Circunstancia particular; el frío era tan intenso que el gran maestro de ceremonias de la Corte, al ser trasladado el féretro de la reina Adelaida, permitió al clero usar abrigos especiales y cubrirse la cabeza.
Para el Oratorio aquellos acontecimientos constituían una gran desgracia y los clérigos decían a San Juan Bosco:
—Ya se ha realizado su sueño. ¡En verdad que han sido grandes funerales, según anunciaba el pajecillo! No sabemos si la justicia divina estará ya satisfecha.
San Juan Bosco, en efecto, debía conocer mucho más de lo que había anunciado. La condesa Felicita Crabosio-Anfossi —cuenta Don Lemoyne— nos mandó el siguiente testimonio por ella firmado: «Corría el año de 1854 y rogué a [San] Juan Don Bosco que aceptase en el Oratorio a un hermano de leche de mi hijo, que había quedado huérfano de padres. [San] Juan Bosco lo aceptó con la condición de que, estando yo en la Corte como estaba, me presentase a las soberanas para obtener de su caridad dos mil francos que el siervo de Dios necesitaba para poder pagar una deuda urgente.
Yo le prometí hacerlo, y en efecto, estaba resuelta a cumplir mi promesa; pero, después surgieron algunas dificultades que me hicieron diferir las visitas a las augustas señoras, las cuales, en aquel tiempo, se había ausentado de Turín, viviendo en una finca del conde Cays de Giletta.
Habiendo ido yo también al campo, volví a ¡a ciudad ya muy avanzado el otoño y seguidamente fui a entrevistarme con [San] Juan Don Bosco, el cual me dijo inmediatamente:
—He aceptado a su protegido, pero usted no ha cumplido aún su promesa; no habló a las soberanas de mi deuda con el panadero.
—Es cierto —repliqué un poco confusa—, pero tenga la seguridad de que apenas las augustas señoras estén de regreso en Turín, no dejaré de cumplir lo prometido.
Mientras yo hablaba, [San] Juan Don Bosco hacía con la cabeza un movimiento como indicando que no, y con una sonrisa un tanto triste, me dijo:
— ¡Paciencia! Pueden suceder tantas cosas que, a lo mejor, a usted no le es posible hablar más con las soberanas.
— ¿Por qué dice eso?
—Porque es así; usted no verá más a las reinas.

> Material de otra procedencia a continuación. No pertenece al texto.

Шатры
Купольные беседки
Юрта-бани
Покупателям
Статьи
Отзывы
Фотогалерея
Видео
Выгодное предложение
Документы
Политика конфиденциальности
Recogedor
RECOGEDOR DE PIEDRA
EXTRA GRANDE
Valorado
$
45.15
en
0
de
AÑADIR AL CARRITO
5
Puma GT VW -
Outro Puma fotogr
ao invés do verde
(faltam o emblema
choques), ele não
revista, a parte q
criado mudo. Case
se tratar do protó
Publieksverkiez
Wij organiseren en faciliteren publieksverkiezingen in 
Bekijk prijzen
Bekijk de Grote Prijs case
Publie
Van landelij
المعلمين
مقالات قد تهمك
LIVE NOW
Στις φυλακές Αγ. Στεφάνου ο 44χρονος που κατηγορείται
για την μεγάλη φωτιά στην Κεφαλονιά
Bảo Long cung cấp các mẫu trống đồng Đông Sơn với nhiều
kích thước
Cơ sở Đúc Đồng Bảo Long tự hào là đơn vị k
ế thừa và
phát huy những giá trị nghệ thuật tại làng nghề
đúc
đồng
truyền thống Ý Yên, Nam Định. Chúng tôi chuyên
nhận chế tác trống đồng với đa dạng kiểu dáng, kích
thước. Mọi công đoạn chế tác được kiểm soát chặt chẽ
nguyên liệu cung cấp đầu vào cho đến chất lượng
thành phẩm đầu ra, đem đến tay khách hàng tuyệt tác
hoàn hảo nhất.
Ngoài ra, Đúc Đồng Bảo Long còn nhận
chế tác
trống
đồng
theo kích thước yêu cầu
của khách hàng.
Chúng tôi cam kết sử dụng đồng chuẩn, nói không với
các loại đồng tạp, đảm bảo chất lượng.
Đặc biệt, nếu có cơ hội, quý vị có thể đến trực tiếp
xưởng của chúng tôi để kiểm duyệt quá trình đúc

Quince días después, encontrándome en la casa de unos nobles, supe el regreso de las soberanas a Turín y que la reina María Teresa estaba tan enferma que le habían administrado los Santos Sacramentos. Pronto recibimos la noticia de su fallecimiento. Ocho días más tarde moría la joven reina María Adelaida, ambas lloradas y veneradas como dos soberanas santas.
Solamente entonces recordé las palabras de [San] Juan Bosco, no dudando de su espíritu verdaderamente profético.